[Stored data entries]
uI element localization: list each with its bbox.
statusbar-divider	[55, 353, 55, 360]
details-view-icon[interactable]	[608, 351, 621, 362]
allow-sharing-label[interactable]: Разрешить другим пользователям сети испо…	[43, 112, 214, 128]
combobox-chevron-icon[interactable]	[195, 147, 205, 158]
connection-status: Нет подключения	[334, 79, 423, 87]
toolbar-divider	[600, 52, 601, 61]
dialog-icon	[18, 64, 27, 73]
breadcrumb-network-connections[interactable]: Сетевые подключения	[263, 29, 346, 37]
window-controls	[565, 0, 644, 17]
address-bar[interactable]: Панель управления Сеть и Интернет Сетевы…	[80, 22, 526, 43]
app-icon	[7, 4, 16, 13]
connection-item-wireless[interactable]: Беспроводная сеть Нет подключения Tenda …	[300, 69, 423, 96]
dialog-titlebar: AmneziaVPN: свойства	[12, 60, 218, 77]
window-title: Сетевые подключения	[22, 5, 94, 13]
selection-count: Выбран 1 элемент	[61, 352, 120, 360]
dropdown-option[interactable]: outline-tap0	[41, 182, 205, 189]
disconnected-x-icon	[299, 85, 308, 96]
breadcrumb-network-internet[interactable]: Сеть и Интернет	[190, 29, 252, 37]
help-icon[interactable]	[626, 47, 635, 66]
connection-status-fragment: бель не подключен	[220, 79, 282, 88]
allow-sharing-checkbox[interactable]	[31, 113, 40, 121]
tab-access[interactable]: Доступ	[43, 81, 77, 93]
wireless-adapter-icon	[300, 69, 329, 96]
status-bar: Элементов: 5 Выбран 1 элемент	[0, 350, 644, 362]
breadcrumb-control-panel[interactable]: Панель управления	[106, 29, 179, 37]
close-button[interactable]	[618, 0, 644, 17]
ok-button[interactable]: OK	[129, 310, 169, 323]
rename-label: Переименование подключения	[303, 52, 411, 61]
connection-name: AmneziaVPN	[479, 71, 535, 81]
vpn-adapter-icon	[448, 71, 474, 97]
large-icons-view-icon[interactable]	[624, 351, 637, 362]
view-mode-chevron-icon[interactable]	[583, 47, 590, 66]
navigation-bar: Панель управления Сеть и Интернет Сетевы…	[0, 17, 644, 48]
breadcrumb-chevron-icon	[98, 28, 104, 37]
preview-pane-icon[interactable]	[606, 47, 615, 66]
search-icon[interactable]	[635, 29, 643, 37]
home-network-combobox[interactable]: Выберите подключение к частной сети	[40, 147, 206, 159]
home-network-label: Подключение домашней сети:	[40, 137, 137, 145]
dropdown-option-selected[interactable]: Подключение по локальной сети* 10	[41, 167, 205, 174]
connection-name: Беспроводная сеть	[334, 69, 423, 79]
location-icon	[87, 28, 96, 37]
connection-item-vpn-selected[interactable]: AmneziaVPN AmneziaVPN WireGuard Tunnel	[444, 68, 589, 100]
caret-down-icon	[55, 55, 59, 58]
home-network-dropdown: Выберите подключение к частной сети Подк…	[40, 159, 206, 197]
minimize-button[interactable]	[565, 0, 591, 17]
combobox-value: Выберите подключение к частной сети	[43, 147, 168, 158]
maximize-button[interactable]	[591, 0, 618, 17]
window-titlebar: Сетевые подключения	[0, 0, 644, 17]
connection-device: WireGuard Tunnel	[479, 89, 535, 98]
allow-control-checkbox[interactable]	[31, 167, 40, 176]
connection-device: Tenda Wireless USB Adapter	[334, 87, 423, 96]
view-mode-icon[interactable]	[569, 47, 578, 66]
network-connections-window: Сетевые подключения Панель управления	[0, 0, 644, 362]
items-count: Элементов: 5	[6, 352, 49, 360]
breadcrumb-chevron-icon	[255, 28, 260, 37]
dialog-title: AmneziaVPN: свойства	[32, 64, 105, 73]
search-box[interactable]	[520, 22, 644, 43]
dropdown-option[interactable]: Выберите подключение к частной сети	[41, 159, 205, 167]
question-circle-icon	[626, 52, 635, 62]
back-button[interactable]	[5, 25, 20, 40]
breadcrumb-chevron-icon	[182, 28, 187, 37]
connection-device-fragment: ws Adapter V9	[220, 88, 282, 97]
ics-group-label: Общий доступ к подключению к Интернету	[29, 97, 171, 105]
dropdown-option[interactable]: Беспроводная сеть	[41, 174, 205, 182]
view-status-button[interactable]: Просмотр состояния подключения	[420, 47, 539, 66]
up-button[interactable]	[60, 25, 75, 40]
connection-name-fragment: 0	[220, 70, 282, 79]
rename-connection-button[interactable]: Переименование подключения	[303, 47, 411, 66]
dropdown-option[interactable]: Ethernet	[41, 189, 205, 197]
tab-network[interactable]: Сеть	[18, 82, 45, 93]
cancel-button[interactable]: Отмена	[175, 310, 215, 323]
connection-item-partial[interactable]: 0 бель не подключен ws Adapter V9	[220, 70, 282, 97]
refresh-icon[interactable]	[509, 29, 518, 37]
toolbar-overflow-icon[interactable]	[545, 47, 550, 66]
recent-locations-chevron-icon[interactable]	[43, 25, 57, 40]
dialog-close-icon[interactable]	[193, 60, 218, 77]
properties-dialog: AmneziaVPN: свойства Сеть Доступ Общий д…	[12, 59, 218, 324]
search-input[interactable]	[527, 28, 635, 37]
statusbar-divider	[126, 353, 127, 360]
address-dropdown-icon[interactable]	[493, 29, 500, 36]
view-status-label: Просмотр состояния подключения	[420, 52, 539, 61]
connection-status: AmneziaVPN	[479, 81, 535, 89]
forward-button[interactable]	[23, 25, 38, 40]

Assignment
Go through the records above and copy each line exactly.

Finished exercise
uI element localization: list each with its bbox.
statusbar-divider	[55, 353, 55, 360]
details-view-icon[interactable]	[608, 351, 621, 362]
allow-sharing-label[interactable]: Разрешить другим пользователям сети испо…	[43, 112, 214, 128]
combobox-chevron-icon[interactable]	[195, 147, 205, 158]
connection-status: Нет подключения	[334, 79, 423, 87]
toolbar-divider	[600, 52, 601, 61]
dialog-icon	[18, 64, 27, 73]
breadcrumb-network-connections[interactable]: Сетевые подключения	[263, 29, 346, 37]
window-controls	[565, 0, 644, 17]
address-bar[interactable]: Панель управления Сеть и Интернет Сетевы…	[80, 22, 526, 43]
app-icon	[7, 4, 16, 13]
connection-item-wireless[interactable]: Беспроводная сеть Нет подключения Tenda …	[300, 69, 423, 96]
dialog-titlebar: AmneziaVPN: свойства	[12, 60, 218, 77]
window-title: Сетевые подключения	[22, 5, 94, 13]
selection-count: Выбран 1 элемент	[61, 352, 120, 360]
dropdown-option[interactable]: outline-tap0	[41, 182, 205, 189]
disconnected-x-icon	[299, 85, 308, 96]
breadcrumb-network-internet[interactable]: Сеть и Интернет	[190, 29, 252, 37]
help-icon[interactable]	[626, 47, 635, 66]
connection-status-fragment: бель не подключен	[220, 79, 282, 88]
allow-sharing-checkbox[interactable]	[31, 113, 40, 121]
tab-access[interactable]: Доступ	[43, 81, 77, 93]
wireless-adapter-icon	[300, 69, 329, 96]
status-bar: Элементов: 5 Выбран 1 элемент	[0, 350, 644, 362]
breadcrumb-control-panel[interactable]: Панель управления	[106, 29, 179, 37]
close-button[interactable]	[618, 0, 644, 17]
ok-button[interactable]: OK	[129, 310, 169, 323]
rename-label: Переименование подключения	[303, 52, 411, 61]
connection-name: AmneziaVPN	[479, 71, 535, 81]
vpn-adapter-icon	[448, 71, 474, 97]
large-icons-view-icon[interactable]	[624, 351, 637, 362]
view-mode-chevron-icon[interactable]	[583, 47, 590, 66]
navigation-bar: Панель управления Сеть и Интернет Сетевы…	[0, 17, 644, 48]
breadcrumb-chevron-icon	[98, 28, 104, 37]
preview-pane-icon[interactable]	[606, 47, 615, 66]
search-icon[interactable]	[635, 29, 643, 37]
home-network-combobox[interactable]: Выберите подключение к частной сети	[40, 147, 206, 159]
home-network-label: Подключение домашней сети:	[40, 137, 137, 145]
dropdown-option-selected[interactable]: Подключение по локальной сети* 10	[41, 167, 205, 174]
connection-name: Беспроводная сеть	[334, 69, 423, 79]
location-icon	[87, 28, 96, 37]
connection-item-vpn-selected[interactable]: AmneziaVPN AmneziaVPN WireGuard Tunnel	[444, 68, 589, 100]
caret-down-icon	[55, 55, 59, 58]
home-network-dropdown: Выберите подключение к частной сети Подк…	[40, 159, 206, 197]
minimize-button[interactable]	[565, 0, 591, 17]
combobox-value: Выберите подключение к частной сети	[43, 147, 168, 158]
maximize-button[interactable]	[591, 0, 618, 17]
window-titlebar: Сетевые подключения	[0, 0, 644, 17]
connection-device: WireGuard Tunnel	[479, 89, 535, 98]
allow-control-checkbox[interactable]	[31, 167, 40, 176]
connection-device: Tenda Wireless USB Adapter	[334, 87, 423, 96]
view-mode-icon[interactable]	[569, 47, 578, 66]
network-connections-window: Сетевые подключения Панель управления	[0, 0, 644, 362]
items-count: Элементов: 5	[6, 352, 49, 360]
breadcrumb-chevron-icon	[255, 28, 260, 37]
dialog-title: AmneziaVPN: свойства	[32, 64, 105, 73]
search-box[interactable]	[520, 22, 644, 43]
dropdown-option[interactable]: Выберите подключение к частной сети	[41, 159, 205, 167]
question-circle-icon	[626, 52, 635, 62]
back-button[interactable]	[5, 25, 20, 40]
breadcrumb-chevron-icon	[182, 28, 187, 37]
connection-device-fragment: ws Adapter V9	[220, 88, 282, 97]
ics-group-label: Общий доступ к подключению к Интернету	[29, 97, 171, 105]
dropdown-option[interactable]: Беспроводная сеть	[41, 174, 205, 182]
view-status-button[interactable]: Просмотр состояния подключения	[420, 47, 539, 66]
up-button[interactable]	[60, 25, 75, 40]
connection-name-fragment: 0	[220, 70, 282, 79]
rename-connection-button[interactable]: Переименование подключения	[303, 47, 411, 66]
dropdown-option[interactable]: Ethernet	[41, 189, 205, 197]
tab-network[interactable]: Сеть	[18, 82, 45, 93]
cancel-button[interactable]: Отмена	[175, 310, 215, 323]
connection-item-partial[interactable]: 0 бель не подключен ws Adapter V9	[220, 70, 282, 97]
refresh-icon[interactable]	[509, 29, 518, 37]
toolbar-overflow-icon[interactable]	[545, 47, 550, 66]
recent-locations-chevron-icon[interactable]	[43, 25, 57, 40]
dialog-close-icon[interactable]	[193, 60, 218, 77]
properties-dialog: AmneziaVPN: свойства Сеть Доступ Общий д…	[12, 59, 218, 324]
search-input[interactable]	[527, 28, 635, 37]
statusbar-divider	[126, 353, 127, 360]
address-dropdown-icon[interactable]	[493, 29, 500, 36]
view-status-label: Просмотр состояния подключения	[420, 52, 539, 61]
connection-status: AmneziaVPN	[479, 81, 535, 89]
forward-button[interactable]	[23, 25, 38, 40]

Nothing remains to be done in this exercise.